Android Hardening
From Bibliotheca Anonoma
Before you start
The first step is to understand what sort of targeted threats you might face, before you figure out what kinds of vulnerabilities to patch. These are questions that can help narrow down what you need.
- Are you trying to generate encryption keys or secure large amounts of cryptocurrency? - Securing cryptocurrency and (to a lesser extent) GPG/SSH or other private keys is the most important legitimate use case that demands the utmost paranoia. You are your own bank and security guard in this case: however, there are ways to do this with the utmost security.
- Use hardware smart card systems to store your private keys and cryptocurrency (Yubikey, OpenPGP Card, Fidesmo). With these, just like a phone SIM card, the private keys never exit the card, so no private key exists on the computer to steal. Input comes in, encrypted output goes out. For cryptocurrency, the Trezor and Ledger work as cryptocurrency wallets on the same principle: especially look for wallets with hardware buttons that you can press for confirmation.

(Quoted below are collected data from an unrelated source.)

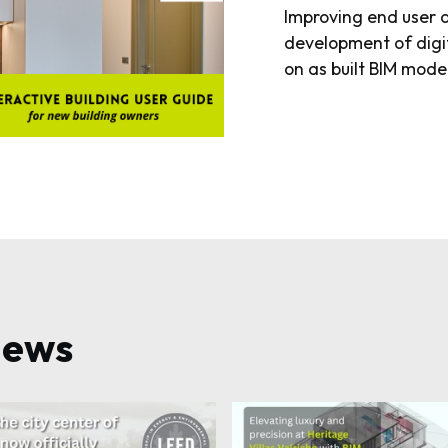
Improving end user 
development of digi
on as built BIM mode
news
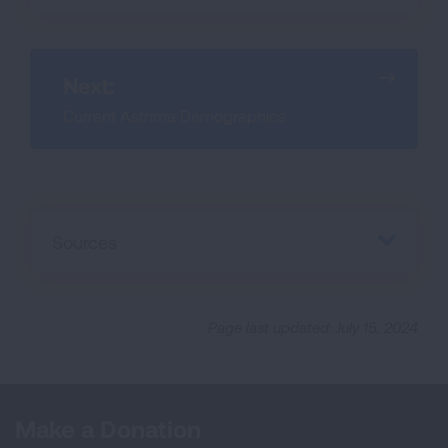
Next:
Current Asthma Demographics
Sources
Page last updated: July 15, 2024
Make a Donation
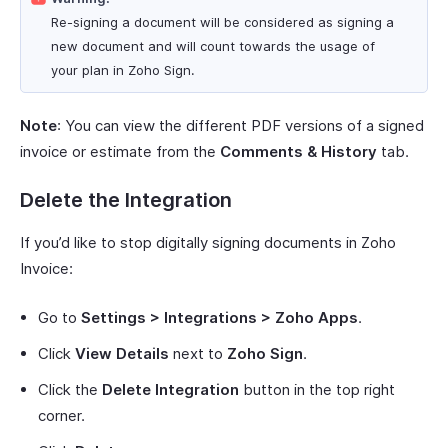
Re-signing a document will be considered as signing a
new document and will count towards the usage of
your plan in Zoho Sign.
Note
: You can view the different PDF versions of a signed
invoice or estimate from the
Comments & History
tab.
Delete the Integration
If you’d like to stop digitally signing documents in Zoho
Invoice:
Go to
Settings > Integrations > Zoho Apps
.
Click
View Details
next to
Zoho Sign
.
Click the
Delete Integration
button in the top right
corner.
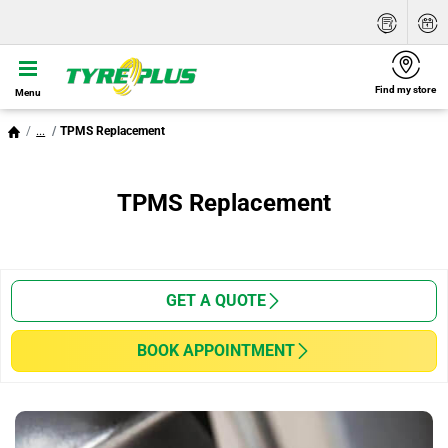
Find my store
Menu
...
TPMS Replacement
TPMS Replacement
GET A QUOTE
BOOK APPOINTMENT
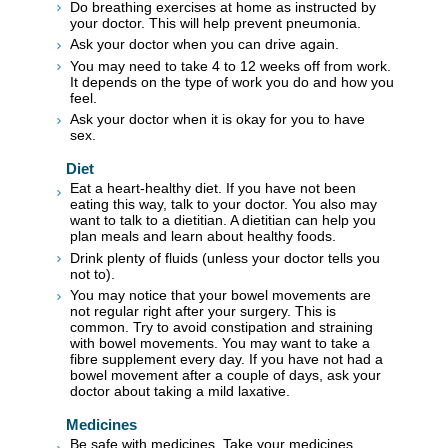
Do breathing exercises at home as instructed by
your doctor. This will help prevent pneumonia.
Ask your doctor when you can drive again.
You may need to take 4 to 12 weeks off from work.
It depends on the type of work you do and how you
feel.
Ask your doctor when it is okay for you to have
sex.
Diet
Eat a heart-healthy diet. If you have not been
eating this way, talk to your doctor. You also may
want to talk to a dietitian. A dietitian can help you
plan meals and learn about healthy foods.
Drink plenty of fluids (unless your doctor tells you
not to).
You may notice that your bowel movements are
not regular right after your surgery. This is
common. Try to avoid constipation and straining
with bowel movements. You may want to take a
fibre supplement every day. If you have not had a
bowel movement after a couple of days, ask your
doctor about taking a mild laxative.
Medicines
Be safe with medicines. Take your medicines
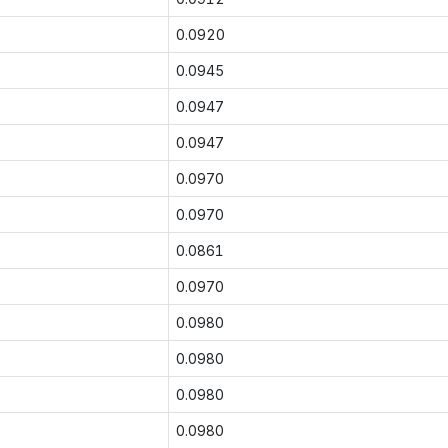
0.0920
0.0945
0.0947
0.0947
0.0970
0.0970
0.0861
0.0970
0.0980
0.0980
0.0980
0.0980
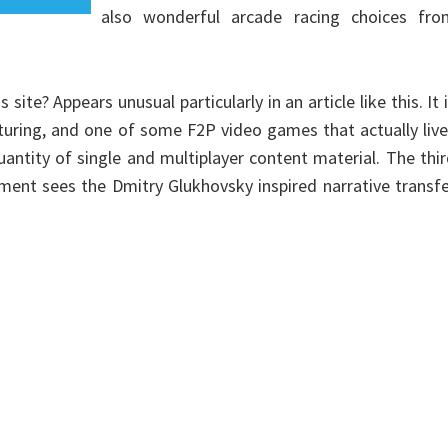
also wonderful arcade racing choices fro
te? Appears unusual particularly in an article like this. It 
turing, and one of some F2P video games that actually liv
uantity of single and multiplayer content material. The thi
ment sees the Dmitry Glukhovsky inspired narrative transf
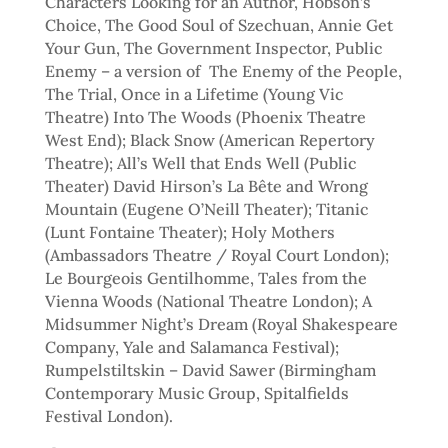
Characters Looking for an Author, Hobson’s
Choice, The Good Soul of Szechuan, Annie Get
Your Gun, The Government Inspector, Public
Enemy – a version of The Enemy of the People,
The Trial, Once in a Lifetime (Young Vic
Theatre) Into The Woods (Phoenix Theatre
West End); Black Snow (American Repertory
Theatre); All’s Well that Ends Well (Public
Theater) David Hirson’s La Bête and Wrong
Mountain (Eugene O’Neill Theater); Titanic
(Lunt Fontaine Theater); Holy Mothers
(Ambassadors Theatre / Royal Court London);
Le Bourgeois Gentilhomme, Tales from the
Vienna Woods (National Theatre London); A
Midsummer Night’s Dream (Royal Shakespeare
Company, Yale and Salamanca Festival);
Rumpelstiltskin – David Sawer (Birmingham
Contemporary Music Group, Spitalfields
Festival London).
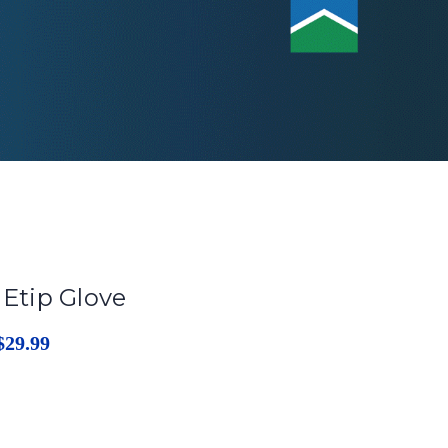
 Etip Glove
$29.99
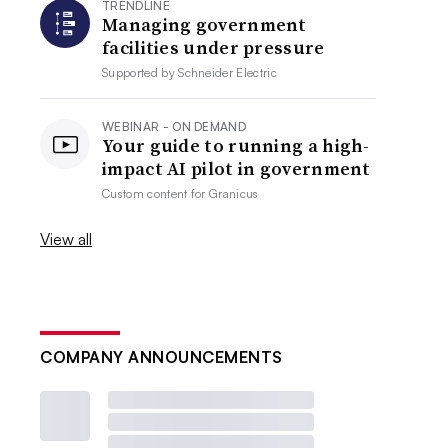
TRENDLINE
Managing government
facilities under pressure
Supported by
Schneider Electric
WEBINAR - ON DEMAND
Your guide to running a high-
impact AI pilot in government
Custom content for
Granicus
View all
COMPANY ANNOUNCEMENTS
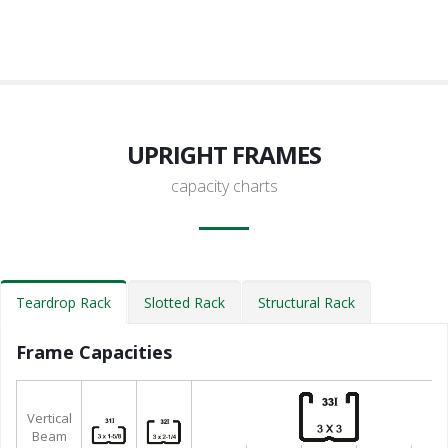
UPRIGHT FRAMES
capacity charts
Teardrop Rack
Slotted Rack
Structural Rack
Frame Capacities
Vertical
Beam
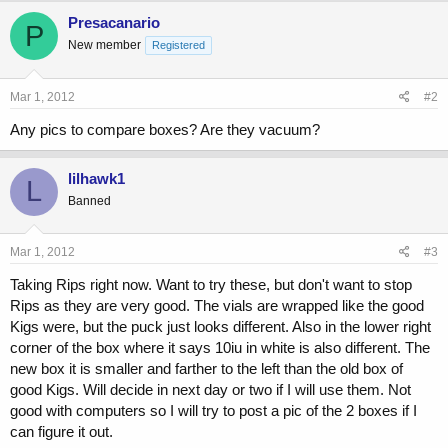
Presacanario
P
New member
Registered
Mar 1, 2012
#2
Any pics to compare boxes? Are they vacuum?
lilhawk1
L
Banned
Mar 1, 2012
#3
Taking Rips right now. Want to try these, but don't want to stop
Rips as they are very good. The vials are wrapped like the good
Kigs were, but the puck just looks different. Also in the lower right
corner of the box where it says 10iu in white is also different. The
new box it is smaller and farther to the left than the old box of
good Kigs. Will decide in next day or two if I will use them. Not
good with computers so I will try to post a pic of the 2 boxes if I
can figure it out.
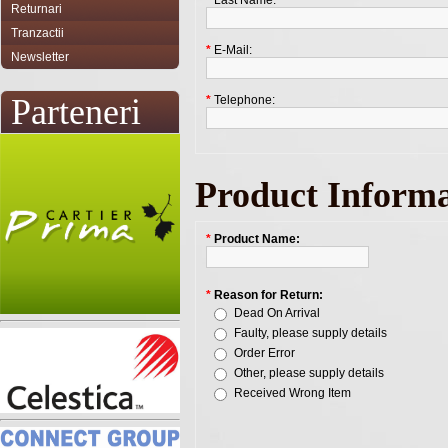
*
Last Name:
Returnari
Tranzactii
*
E-Mail:
Newsletter
Parteneri
*
Telephone:
Product Informa
*
Product Name:
*
Reason for Return:
Dead On Arrival
Faulty, please supply details
Order Error
Other, please supply details
Received Wrong Item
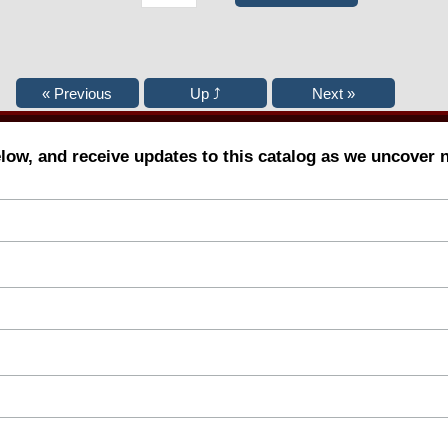
elow, and receive updates to this catalog as we uncover 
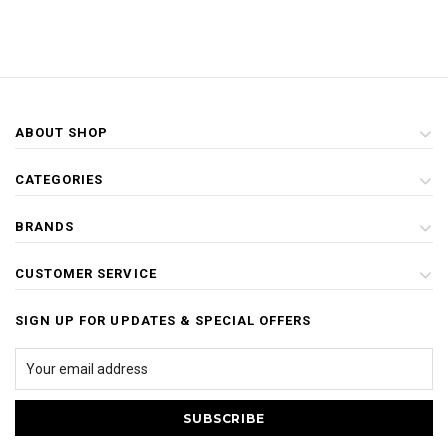
ABOUT SHOP
CATEGORIES
BRANDS
CUSTOMER SERVICE
SIGN UP FOR UPDATES & SPECIAL OFFERS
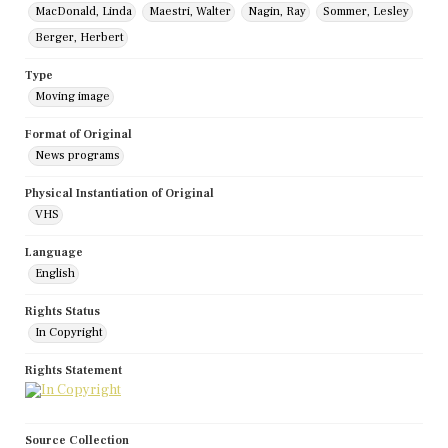
MacDonald, Linda
Maestri, Walter
Nagin, Ray
Sommer, Lesley
Berger, Herbert
Type
Moving image
Format of Original
News programs
Physical Instantiation of Original
VHS
Language
English
Rights Status
In Copyright
Rights Statement
Source Collection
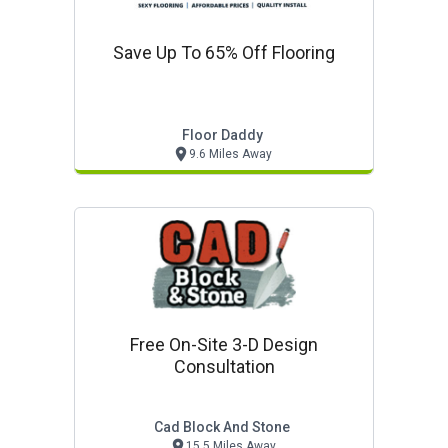
Save Up To 65% Off Flooring
Floor Daddy
9.6 Miles Away
Free On-Site 3-D Design
Consultation
Cad Block And Stone
15.5 Miles Away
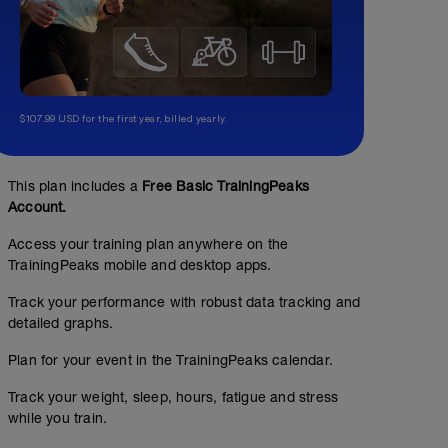
$107.99 USD for the first year, billed yearly.
This plan includes a
Free Basic TrainingPeaks
Account.
Access your training plan anywhere on the
TrainingPeaks mobile and desktop apps.
Track your performance with robust data tracking and
detailed graphs.
Plan for your event in the TrainingPeaks calendar.
Track your weight, sleep, hours, fatigue and stress
while you train.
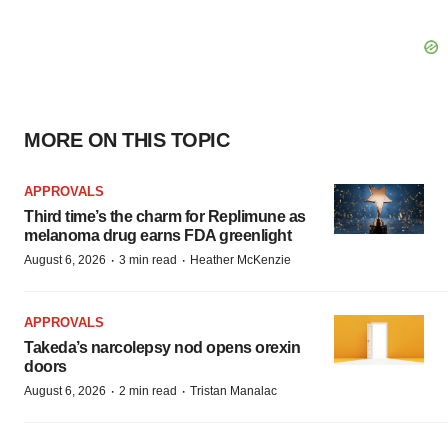
MORE ON THIS TOPIC
APPROVALS
Third time’s the charm for Replimune as
melanoma drug earns FDA greenlight
·
·
August 6, 2026
3 min read
Heather McKenzie
APPROVALS
Takeda’s narcolepsy nod opens orexin
doors
·
·
August 6, 2026
2 min read
Tristan Manalac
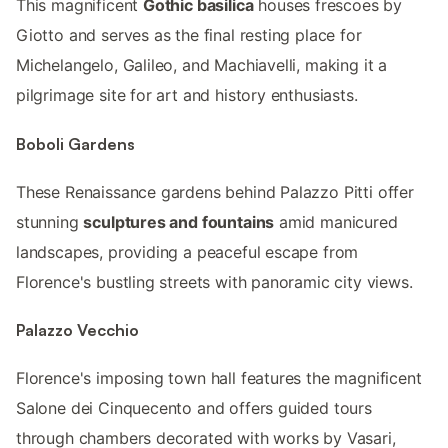
This magnificent
Gothic basilica
houses frescoes by
Giotto and serves as the final resting place for
Michelangelo, Galileo, and Machiavelli, making it a
pilgrimage site for art and history enthusiasts.
Boboli Gardens
These Renaissance gardens behind Palazzo Pitti offer
stunning
sculptures and fountains
amid manicured
landscapes, providing a peaceful escape from
Florence's bustling streets with panoramic city views.
Palazzo Vecchio
Florence's imposing town hall features the magnificent
Salone dei Cinquecento and offers guided tours
through chambers decorated with works by Vasari,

- Make sure while you are generating keys, do not connect to the internet and do not have the swap partition active. You best bet is to use a minimal liveCD/liveUSB system that runs only in RAM, such as Lubuntu or Ledger's airgapped key generator.
- The way random numbers are generated is also important. Pseudorandom numbers could possibly have mathematical backdoors involved which could make encryption ineffective from the actor who discovers such exploits. Thus, ensure that your random number generator is not encumbered with such security problems, by getting randomness from dice, mouse movement, or environmental detectors (radiation is most useful).
- Are you under direct threat from foreign governments or foreign actors? - Get assistance and support from your country of citizenship immediately, and if possible, use devices that they trust with security clearance. Even Windows and other proprietary systems may sometimes be acceptable in this case, since direct clients get direct input into the source code. If no support is given, follow the next step instead.
- Are you under direct threat from your own government or people in power? Avoid all electronics as much as possible. Watch out for any cameras or microphones nearby. Especially do not use a smartphone or even a cellphone with a baseband, since these can be exploited to read the data on your phone.
- Your best bet is to get a ThinkPad X60 (super cheap on eBay), software flash it to Libreboot, and use TAILs or Trisquel to communicate using Onion Networks like Tor or i2p only.
- Are you in China? Buy a iPhone (64-bit 5 or newer still updated by Apple), since it has the most compatibility despite providing the most privacy options relevant to protecting a Chinese citizen/resident. Apple consistently refuses to provide its own government access to backdoors, and it would not be allowed by US agencies to directly provide it to China of all countries. (though you should still be wary of zero day exploits) For example, all uses of microphone, location, and other permissions of privacy importance. Although many Chinese apps demand all permissions or stop functioning, such as WeChat, you might as well not use them in that case.
- Signal Private Messenger works fine to and from China.
- Avoid any Chinese-designed Androids entirely. They often come built in with invasive apps, some of which may have backdoors for the government.